The positive paths we create in this Age of Humans will not be reached by a total consensus (that would not be “human” of us at all!). Yet in seeking meaningful futures, people must feel included in the community, national and global conversations. Inclusion can enable people to listen, reflect and act coherently even if actions are an expression of our inherent diversity.
One of the most important principles to consider is resilience, or adaptability—a dynamic process. It means the capacity to adjust by processes of change and evolution. It is critical, however, to distinguish resilience from sustainability, another Anthropocene concept. In defining what we want the world to be, I think we all seek to sustain "the world that’s familiar to us"—the world as we see it. Yet an intended future will need to be defined in far more dynamic, ever-changing terms. Each decade will comprise a newly altered world. Understandings and hopes will need to be framed in ways we cannot begin to see. Every new generation will live in a new Anthropocene.
Much as we who ‘came of age’ and grew up in the 1960s and 70s built our lives around new and perhaps radical assumptions regarding personal liberties and equalities that proved troubling to many in previous generations, so should we be mindful to find inspiration and celebration, rather than threat, as future generations experiment and define new expectations built on the principle of resilience rather than on our desire to preserve the powerful pull of the world as we see it and demand its preservation.
Certain definitions of sustainability are simply too static, seeking to stabilize what already exists, and to preserve the status quo, although it is unclear whose status quo should be preserved. World climate and other nonhuman systems are unpredictable enough; human activities will continue to add new unpredictable effects. The combination will challenge our adaptability. This is one of the deep-time principles of human origins, and it is likely to continue as a principle of human origins. It seems wise not to anticipate a future that’s any different at least in this regard.

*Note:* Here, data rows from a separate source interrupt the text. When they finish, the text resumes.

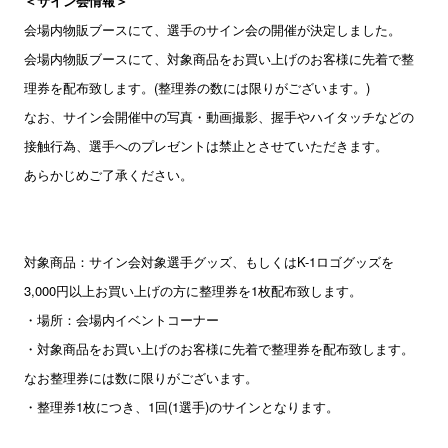
＜サイン会情報＞
会場内物販ブースにて、選手のサイン会の開催が決定しました。
会場内物販ブースにて、対象商品をお買い上げのお客様に先着で整
理券を配布致します。(整理券の数には限りがございます。)
なお、サイン会開催中の写真・動画撮影、握手やハイタッチなどの
接触行為、選手へのプレゼントは禁止とさせていただきます。
あらかじめご了承ください。
対象商品：サイン会対象選手グッズ、もしくはK-1ロゴグッズを
3,000円以上お買い上げの方に整理券を1枚配布致します。
・場所：会場内イベントコーナー
・対象商品をお買い上げのお客様に先着で整理券を配布致します。
なお整理券には数に限りがございます。
・整理券1枚につき、1回(1選手)のサインとなります。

We can certainly agree every person has some stake in the health, abundance and transformations of the world around us. Planning for purposeful, beneficial outcomes will need to be in touch with the realities of human alteration of the environment, mismanagement, species loss and the miseries inherent in the range of human impulses and conflicts. And so, when it comes to building principles for living in the Anthropocene, there is certainly a need for people to become morally aroused and activated, with a deep sense of personal responsibility that will stretch us beyond self-interest.
Critical to raising resilience, and thus to life in the Anthropocene, is what I call the Moral Responsibility Dilemma. This dilemma arises from the fact that humans are a global phenomenon, and we are packed together in closer proximity than ever before. It goes something like this: In a situation where people perceive that self-restraint is important in using a resource, or in solving a particular environmental problem, yet at the same time, it’s also perceived that others (others in the community, other nations, and so on) do not share a similar belief or commitment, what then develops is a sense of an unequal moral investment. When that occurs, personal responsibility goes out the window, and no restraint or solution is acted on.
Solving this dilemma and its impact on the psychology of human action will be a major project of the Anthropocene. It will be impossible to make progress on this dilemma without a planetary and one-species narrative reminding us we’re all in it together in terms of solving the continuing challenges of resilience and responsibility.